Dengue is primarily a disease of the tropics. It is transmitted by a mosquito that prefers to feed on humans. Dengue Hemorrhagic Fever (DHF) is a more severe form of dengue. It can be fatal if unrecognized and not properly treated. DHF is caused by infection with the same viruses that cause dengue. With good medical management, mortality due to DHF can be less than 1%.
World-wide, there are an estimated 50 to 100 million cases of dengue fever (DF) and several hundred thousand cases of dengue hemorrhagic fever (DHF) per year. Cases in the U.S. are usually found in travelers who were bitten by mosquitos in countries where dengue is common.
The principal symptoms of dengue are high fever, severe headache, backache, joint pains, nausea and vomiting, eye pain, and rash. The rash may appear 3–4 days after the onset of fever. The illness may last up to 10 days, but complete recovery can take 2–4 weeks. Generally, younger children have a milder illness than older children and adults.

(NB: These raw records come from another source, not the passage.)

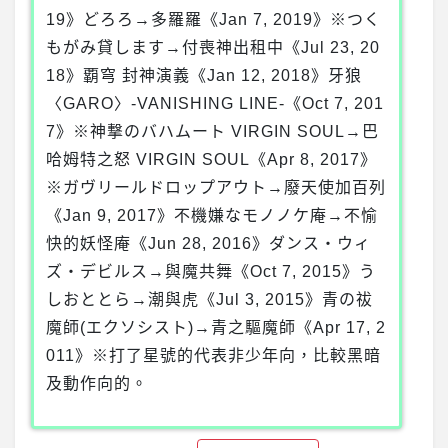
19》どろろ→多羅羅《Jan 7, 2019》※つく
もがみ貸します→付喪神出租中《Jul 23, 20
18》覇穹 封神演義《Jan 12, 2018》牙狼
〈GARO〉-VANISHING LINE-《Oct 7, 201
7》※神撃のバハムート VIRGIN SOUL→巴
哈姆特之怒 VIRGIN SOUL《Apr 8, 2017》
※ガヴリールドロップアウト→廢天使加百列
《Jan 9, 2017》不機嫌なモノノケ庵→不愉
快的妖怪庵《Jun 28, 2016》ダンス・ウィ
ズ・デビルス→與魔共舞《Oct 7, 2015》う
しおととら→潮與虎《Jul 3, 2015》青の祓
魔師(エクソシスト)→青之驅魔師《Apr 17, 2
011》※打了星號的代表非少年向，比較黑暗
及動作向的。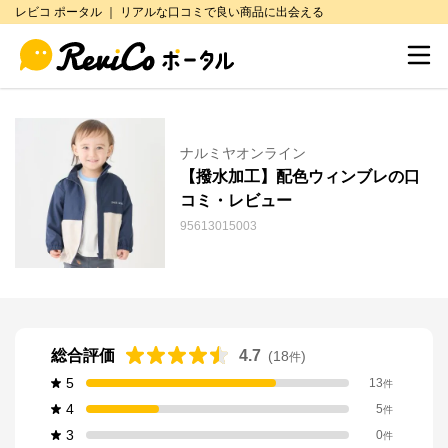
レビコ ポータル ｜ リアルな口コミで良い商品に出会える
ナルミヤオンライン
【撥水加工】配色ウィンブレの口
コミ・レビュー
95613015003
総合評価
4.7
(
18
)
件
5
13
件
4
5
件
3
0
件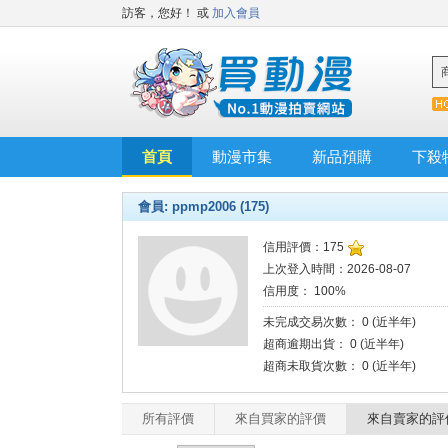
訪客，您好！
或
加入會員
首頁
動漫市集
新品預購
下殺
會員: ppmp2006 (175)
信用評價：175
上次登入時間：2026-08-07
信用度： 100%
未完成交易次數： 0 (近半年)
超商逾期出貨： 0 (近半年)
超商未取貨次數： 0 (近半年)
所有評價
來自買家的評價
來自賣家的評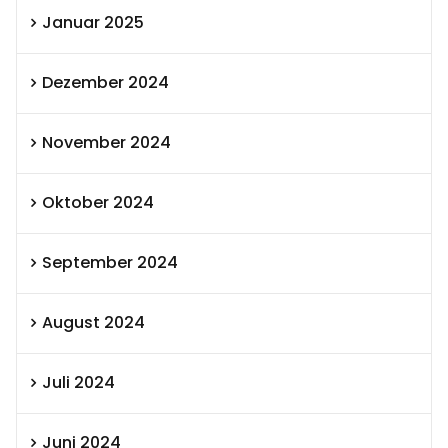
Januar 2025
Dezember 2024
November 2024
Oktober 2024
September 2024
August 2024
Juli 2024
Juni 2024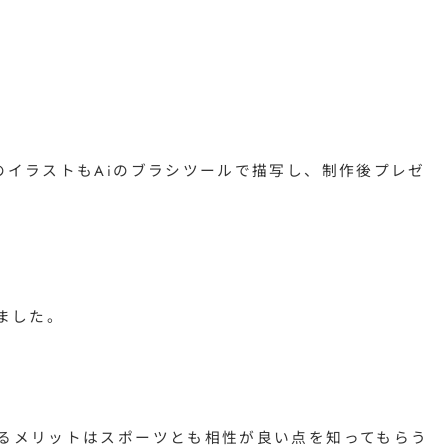
イラストもAiのブラシツールで描写し、制作後プレゼ
ました。
るメリットはスポーツとも相性が良い点を知ってもらう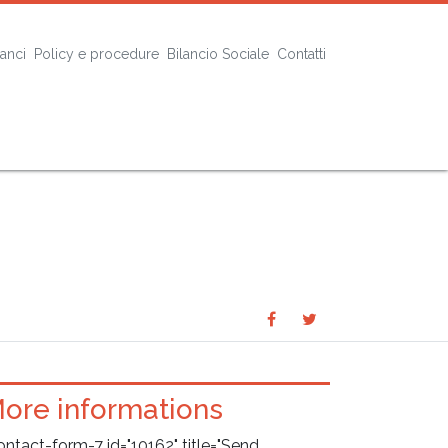
lanci
Policy e procedure
Bilancio Sociale
Contatti
Share
Share
SHARE
on
on
Facebook
Twitter
ore informations
ontact-form-7 id="10162" title="Send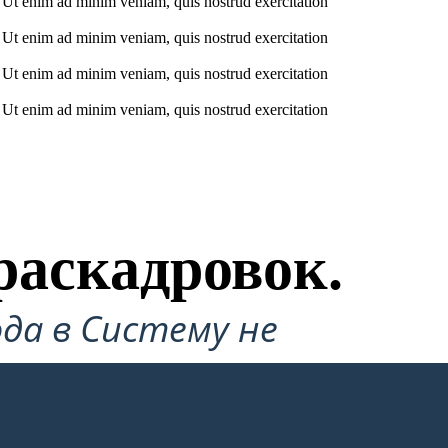
. Ut enim ad minim veniam, quis nostrud exercitation
. Ut enim ad minim veniam, quis nostrud exercitation
. Ut enim ad minim veniam, quis nostrud exercitation
. Ut enim ad minim veniam, quis nostrud exercitation
раскадровок.
да в Систему не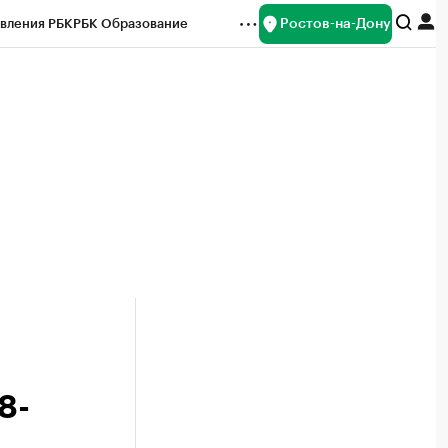
Ростов-на-Дону
вления РБК
РБК Образование
редитные рейтинги
Франшизы
Газета
ок наличной валюты
8-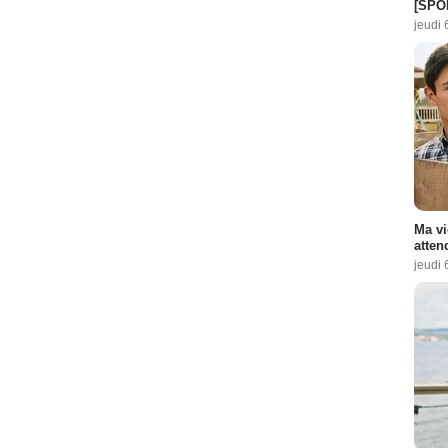
[SPO
jeudi 
Ma vi
atten
jeudi 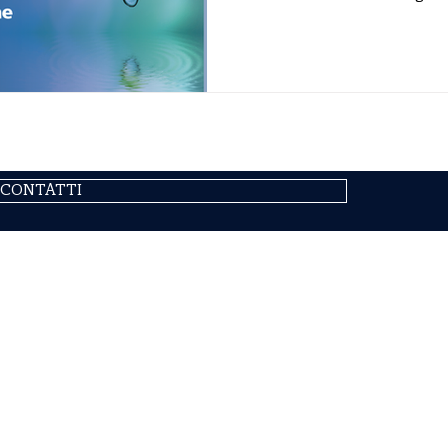
contributo europeo di circa 16
dall’ Unione Europea nell’ambito del Green Deal , mira a
sviluppare un sistema avanzat
automatico di oli e lubrificant
basato su tecnologie ottiche 
artificiale . Il progetto promu
CONTATTI
MAP
a 16, 11100 Aosta (ITALIA)
Chi 
02187360967
Sedi
ESG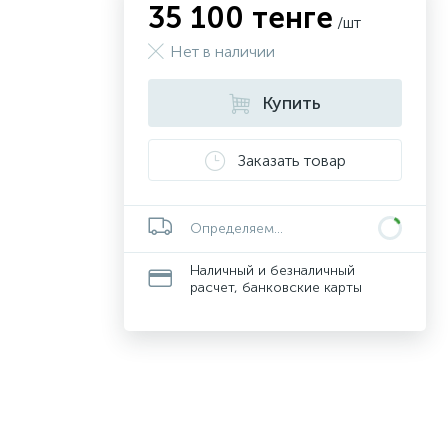
35 100 тенге
/шт
Нет в наличии
Купить
Заказать товар
Определяем...
Наличный и безналичный
расчет, банковские карты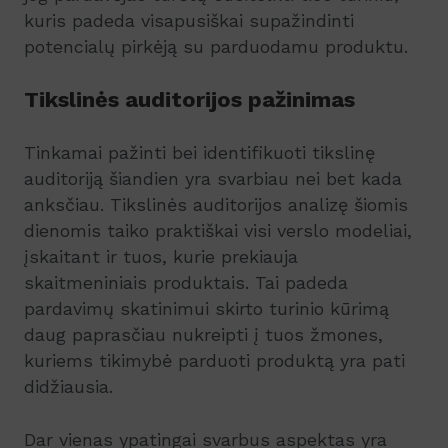
kuris padeda visapusiškai supažindinti
potencialų pirkėją su parduodamu produktu.
Tikslinės auditorijos pažinimas
Tinkamai pažinti bei identifikuoti tikslinę
auditoriją šiandien yra svarbiau nei bet kada
anksčiau. Tikslinės auditorijos analizę šiomis
dienomis taiko praktiškai visi verslo modeliai,
įskaitant ir tuos, kurie prekiauja
skaitmeniniais produktais. Tai padeda
pardavimų skatinimui skirto turinio kūrimą
daug paprasčiau nukreipti į tuos žmones,
kuriems tikimybė parduoti produktą yra pati
didžiausia.
Dar vienas ypatingai svarbus aspektas yra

Dengue hemorrhagic fever (DHF) is characterized by a fever that lasts from 2 to 7 days, with general signs and symptoms that could occur with many other illnesses (e.g., nausea, vomiting, abdominal pain, and headache). This stage is followed by the tendency to bruise easily or other types of skin hemorrhages, bleeding nose or gums, and possibly internal bleeding. The smallest blood vessels (capillaries) become excessively permeable (“leaky”), allowing the fluid component to escape from the blood vessels. This may lead to failure of the circulatory system and shock, followed by death, if not treated. Average case fatality rate of DHF is about 5%.

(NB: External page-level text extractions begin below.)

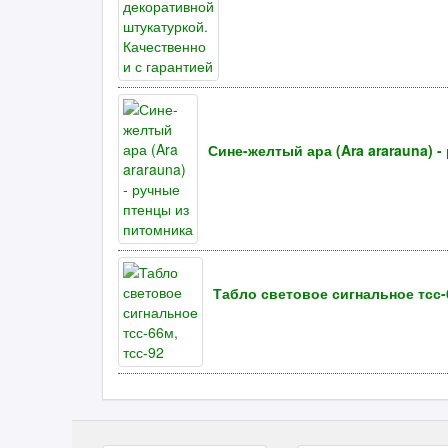
Сине-желтый ара (Ara ararauna) 
Табло световое сигнальное тсс-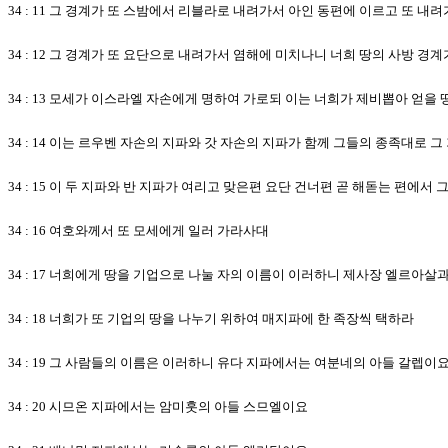
34 : 11 그 경계가 또 스밤에서 리블라로 내려가서 아인 동편에 이르고 또 내
34 : 12 그 경계가 또 요단으로 내려가서 염해에 미치나니 너희 땅의 사방 경
34 : 13 모세가 이스라엘 자손에게 명하여 가로되 이는 너희가 제비뽑아 얻
34 : 14 이는 르우벤 자손의 지파와 갓 자손의 지파가 함께 그들의 종족대로
34 : 15 이 두 지파와 반 지파가 여리고 맞은편 요단 건너편 곧 해돋는 편에서
34 : 16 여호와께서 또 모세에게 일러 가라사대
34 : 17 너희에게 땅을 기업으로 나눌 자의 이름이 이러하니 제사장 엘르아
34 : 18 너희가 또 기업의 땅을 나누기 위하여 매지파에 한 족장씩 택하라
34 : 19 그 사람들의 이름은 이러하니 유다 지파에서는 여분네의 아들 갈렙이
34 : 20 시므온 지파에서는 암미훗의 아들 스므엘이요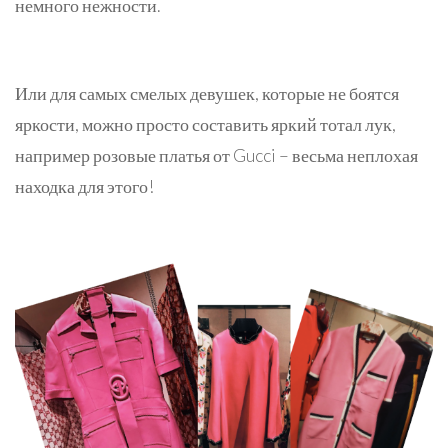
немного нежности.
Или для самых смелых девушек, которые не боятся
яркости, можно просто составить яркий тотал лук,
например розовые платья от Gucci – весьма неплохая
находка для этого!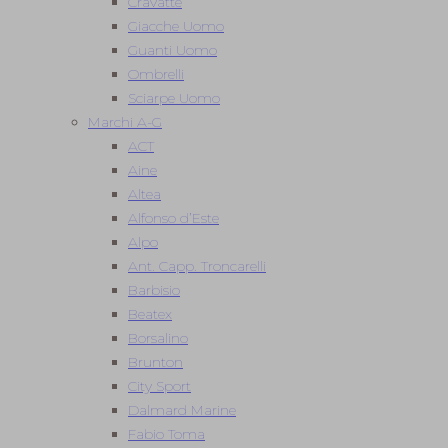
Cravatte
Giacche Uomo
Guanti Uomo
Ombrelli
Sciarpe Uomo
Marchi A-G
ACT
Aine
Altea
Alfonso d’Este
Alpo
Ant. Capp. Troncarelli
Barbisio
Beatex
Borsalino
Brunton
City Sport
Dalmard Marine
Fabio Toma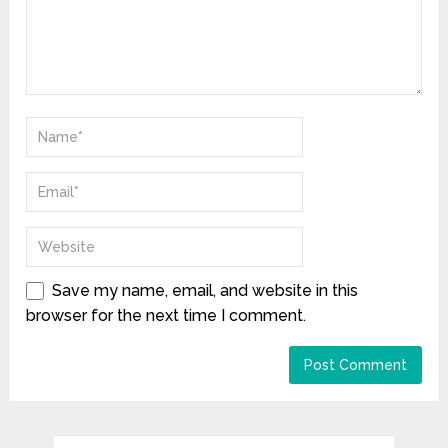
Save my name, email, and website in this
browser for the next time I comment.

The symptoms of dengue can be treated with bed rest, fluids, and medications to reduce fever, such as acetaminophen; aspirin should be avoided. Travelers should alert their doctor of any fever illnesses occurring within 3 weeks after leaving an area where dengue fever can be found. There is no vaccine for dengue fever.

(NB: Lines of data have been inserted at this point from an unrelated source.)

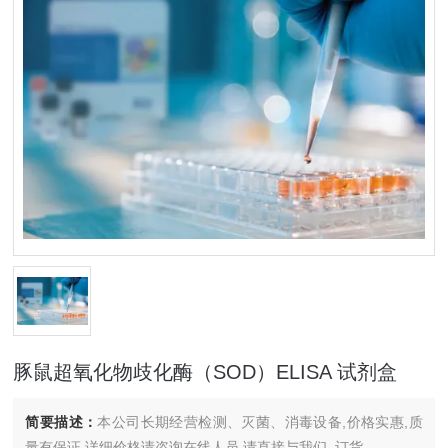
豚鼠超氧化物歧化酶（SOD）ELISA 试剂盒
简要描述：
本公司长期经营检测、灭菌、消毒设备,价格实惠,质
量有保证.详细价格请咨询在线人员.请直接与我们..订货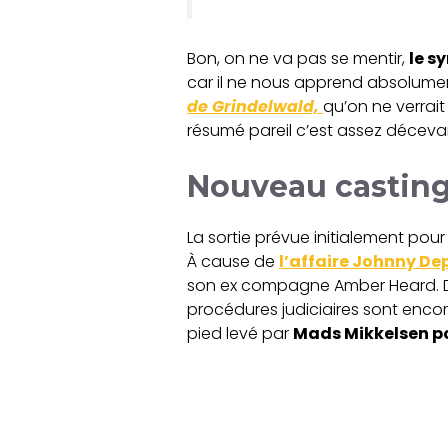
Bon, on ne va pas se mentir,
le s
car il ne nous apprend absolument 
de Grindelwald,
qu’on ne verrai
résumé pareil c’est assez déceva
Nouveau casting
La sortie prévue initialement pour 
À cause de
l’affaire Johnny De
son ex compagne Amber Heard. De
procédures judiciaires sont enco
pied levé par
Mads Mikkelsen po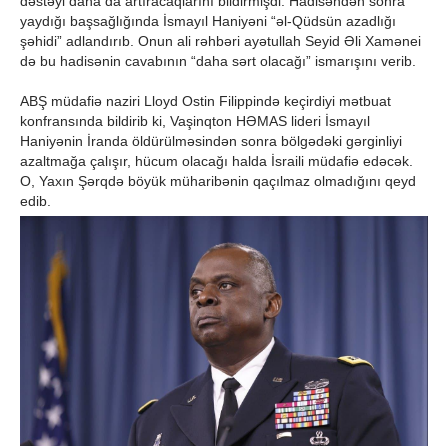
dəstəyi daha da artıracaqlarını bildirmişdi. Hadisəndən sonra
yaydığı başsağlığında İsmayıl Haniyəni “əl-Qüdsün azadlığı
şəhidi” adlandırıb. Onun ali rəhbəri ayətullah Seyid Əli Xamənei
də bu hadisənin cavabının “daha sərt olacağı” ismarışını verib.
ABŞ müdafiə naziri Lloyd Ostin Filippində keçirdiyi mətbuat
konfransında bildirib ki, Vaşinqton HƏMAS lideri İsmayıl
Haniyənin İranda öldürülməsindən sonra bölgədəki gərginliyi
azaltmağa çalışır, hücum olacağı halda İsraili müdafiə edəcək.
O, Yaxın Şərqdə böyük müharibənin qaçılmaz olmadığını qeyd
edib.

As with dengue, there is no specific medication for DHF. It can, however, be effectively treated by fluid replacement therapy if an early clinical diagnosis is made. Hospitalization is frequently required in order to adequately manage DHF.
Dengue is transmitted to people by the bite of an Aedes mosquito that is infected with a dengue virus. The mosquito becomes infected with dengue virus when it bites a person who has dengue or DHF. After about a week the mosquito can then transmit the virus when it bites a healthy person.
Dengue cannot be spread directly from person to person.
For travelers to areas with dengue, the risk of being bitten by mosquitoes indoors is reduced by using air conditioning or windows and doors that are screened. Use a mosquito repellent containing 30% DEET on exposed skin and clothing. The risk of dengue infection for international travelers appears to be small, unless an epidemic is in progress.
Currently, there is no vaccine approved for Dengue, but there are multiple trials on-going to develop an effective vaccine.